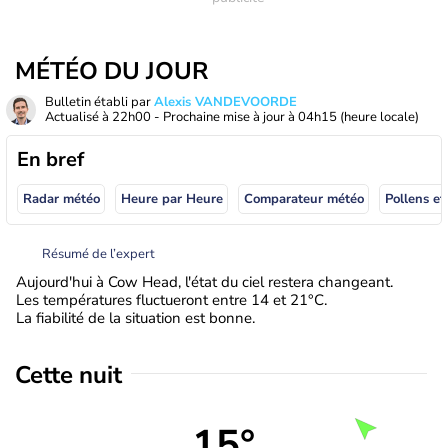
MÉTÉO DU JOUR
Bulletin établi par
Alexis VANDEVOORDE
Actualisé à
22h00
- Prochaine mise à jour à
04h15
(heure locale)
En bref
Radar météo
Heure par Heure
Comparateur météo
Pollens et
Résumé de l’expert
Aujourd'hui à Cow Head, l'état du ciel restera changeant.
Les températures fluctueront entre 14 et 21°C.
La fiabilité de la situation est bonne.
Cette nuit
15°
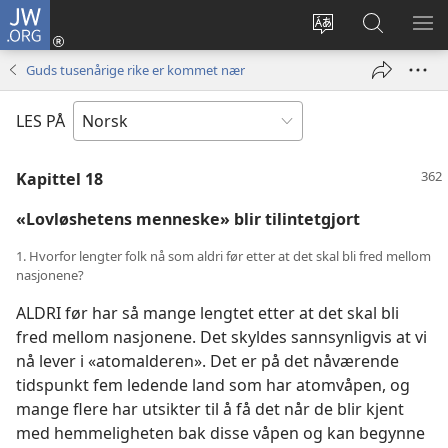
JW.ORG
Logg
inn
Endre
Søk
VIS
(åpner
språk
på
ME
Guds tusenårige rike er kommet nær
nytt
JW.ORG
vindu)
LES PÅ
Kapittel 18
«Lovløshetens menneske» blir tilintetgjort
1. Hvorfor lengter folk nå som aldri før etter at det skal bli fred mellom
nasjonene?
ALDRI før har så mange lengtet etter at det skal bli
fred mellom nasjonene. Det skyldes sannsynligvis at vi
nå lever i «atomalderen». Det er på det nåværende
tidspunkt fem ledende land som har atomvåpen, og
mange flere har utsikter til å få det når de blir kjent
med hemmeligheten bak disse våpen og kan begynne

(WORK TO COMPLETE):
Pull out every line above that holds the word "blir".

(EXERCISE OUTPUT):
«Lovløshetens menneske» blir tilintetgjort
mange flere har utsikter til å få det når de blir kjent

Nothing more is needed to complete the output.